The 23-26 October 2015 saw more than 250 food sovereignty pioneers gather in Hebden Bridge for the second UK Food Sovereignty gathering. Anna Clayton from LESS report’s back.
The global Food Sovereignty movement is trying to challenge the current industrialised food system by re-empowering the many food workers around the world that grow our food. It aims to place the voice of those who grow and eat food at the heart of decision making, rather than leaving it to the market and large profit- driven multinationals.
The food sovereignty gathering aimed to thrash out, via consensus, a clear action plan for the UK branch of the movement.
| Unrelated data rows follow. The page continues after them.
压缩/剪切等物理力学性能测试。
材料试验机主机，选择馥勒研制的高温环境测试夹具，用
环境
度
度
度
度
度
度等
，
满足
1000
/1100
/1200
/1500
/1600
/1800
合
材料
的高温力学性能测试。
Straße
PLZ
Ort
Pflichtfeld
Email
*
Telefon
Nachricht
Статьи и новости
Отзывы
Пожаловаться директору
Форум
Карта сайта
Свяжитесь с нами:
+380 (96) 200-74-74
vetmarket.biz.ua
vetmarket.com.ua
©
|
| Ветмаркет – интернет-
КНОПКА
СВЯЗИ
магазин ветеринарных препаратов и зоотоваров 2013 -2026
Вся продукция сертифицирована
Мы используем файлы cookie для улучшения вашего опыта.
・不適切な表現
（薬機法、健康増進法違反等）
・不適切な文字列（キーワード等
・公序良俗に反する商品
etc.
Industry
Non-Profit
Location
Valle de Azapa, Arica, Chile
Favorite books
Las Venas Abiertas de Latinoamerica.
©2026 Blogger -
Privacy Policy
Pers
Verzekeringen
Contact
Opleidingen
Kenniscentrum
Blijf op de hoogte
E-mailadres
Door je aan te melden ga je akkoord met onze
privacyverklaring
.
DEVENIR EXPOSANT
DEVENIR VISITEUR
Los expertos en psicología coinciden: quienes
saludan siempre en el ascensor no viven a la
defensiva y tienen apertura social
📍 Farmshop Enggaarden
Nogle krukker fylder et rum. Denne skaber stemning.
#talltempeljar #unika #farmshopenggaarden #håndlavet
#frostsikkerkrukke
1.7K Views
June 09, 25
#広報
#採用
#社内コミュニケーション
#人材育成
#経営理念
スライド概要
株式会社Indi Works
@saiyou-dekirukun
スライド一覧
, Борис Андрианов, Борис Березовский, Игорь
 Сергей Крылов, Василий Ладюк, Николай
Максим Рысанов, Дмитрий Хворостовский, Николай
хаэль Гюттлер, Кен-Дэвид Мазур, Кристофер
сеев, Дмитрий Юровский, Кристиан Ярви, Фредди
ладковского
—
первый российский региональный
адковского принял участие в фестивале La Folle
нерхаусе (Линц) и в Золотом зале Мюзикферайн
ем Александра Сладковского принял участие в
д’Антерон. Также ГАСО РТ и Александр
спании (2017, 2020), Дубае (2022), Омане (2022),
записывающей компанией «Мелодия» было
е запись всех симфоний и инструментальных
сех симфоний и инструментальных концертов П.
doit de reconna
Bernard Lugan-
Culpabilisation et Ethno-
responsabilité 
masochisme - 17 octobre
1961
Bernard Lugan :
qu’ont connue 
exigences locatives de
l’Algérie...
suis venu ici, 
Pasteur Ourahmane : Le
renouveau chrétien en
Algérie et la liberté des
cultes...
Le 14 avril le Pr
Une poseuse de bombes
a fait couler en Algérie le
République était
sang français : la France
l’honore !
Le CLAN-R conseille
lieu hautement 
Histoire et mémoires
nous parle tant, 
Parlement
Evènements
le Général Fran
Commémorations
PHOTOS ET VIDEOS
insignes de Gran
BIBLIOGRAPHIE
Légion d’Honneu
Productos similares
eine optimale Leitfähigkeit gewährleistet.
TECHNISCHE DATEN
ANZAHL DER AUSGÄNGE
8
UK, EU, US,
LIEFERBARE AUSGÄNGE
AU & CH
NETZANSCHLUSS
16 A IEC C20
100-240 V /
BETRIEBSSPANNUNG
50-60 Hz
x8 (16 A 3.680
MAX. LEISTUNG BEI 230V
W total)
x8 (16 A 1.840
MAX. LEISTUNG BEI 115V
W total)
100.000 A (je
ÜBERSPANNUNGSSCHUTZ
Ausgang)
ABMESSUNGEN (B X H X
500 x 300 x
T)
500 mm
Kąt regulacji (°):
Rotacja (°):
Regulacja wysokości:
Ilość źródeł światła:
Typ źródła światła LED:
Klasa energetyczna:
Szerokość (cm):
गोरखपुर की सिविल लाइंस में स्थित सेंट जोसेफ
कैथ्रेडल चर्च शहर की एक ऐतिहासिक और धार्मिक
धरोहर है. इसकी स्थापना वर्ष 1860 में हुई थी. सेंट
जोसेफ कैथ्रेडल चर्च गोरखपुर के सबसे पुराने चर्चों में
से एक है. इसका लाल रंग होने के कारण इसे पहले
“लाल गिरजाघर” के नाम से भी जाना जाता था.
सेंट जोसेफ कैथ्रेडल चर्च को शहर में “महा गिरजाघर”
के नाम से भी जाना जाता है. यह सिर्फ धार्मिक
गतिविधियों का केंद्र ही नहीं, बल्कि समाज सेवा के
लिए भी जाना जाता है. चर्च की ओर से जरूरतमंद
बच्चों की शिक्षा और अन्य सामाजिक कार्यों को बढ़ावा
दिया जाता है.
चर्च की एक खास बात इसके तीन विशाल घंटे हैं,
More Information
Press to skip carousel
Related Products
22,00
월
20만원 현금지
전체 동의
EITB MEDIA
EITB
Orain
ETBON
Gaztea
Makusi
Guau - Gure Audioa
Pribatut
The gathering also allowed hundreds of food sovereignty pioneers to network, skill share and build on experience from the growing alternative food movement in the UK – through workshops, debates, film screenings and socials.
It was very inspiring to see the range of projects that are starting to become viral in the UK: community supported bakeries and agriculture projects, seed saving cooperatives, community gardens, farm hack events, community junk food projects, campaigns to support fast food workers, agro-ecology research and the collaborations sprouting between academics and food practitioners.
It was also exciting to see the progress that has been achieved since the last UK food sovereignty gathering in 2012. The Land Workers Alliance has been created to represent smallholder farmers that were previously unrepresented in the UK. Whole Food Action was also launched to involve independent whole-food shops in the movement, and the 2015 gathering was oversubscribed!
However, underlying the whole event was the sobering fact that the UK does not produce all of its food – we currently import around 40%. That many items that UK residents consume on a daily basis and often take for granted are linked to individuals around the world that are under-paid, un-represented and abused. When thinking about food sovereignty it is important to remember that global food seems to have an invisible travel visa but the people producing it don’t.
Rather than replicating movements that are happening elsewhere, the role of the UK within the global food sovereignty movement appears to be one of highlighting the stories of those who cannot come to the UK to share their stories themselves, and for using our privileged position as a major importer of food to respond to global calls of support.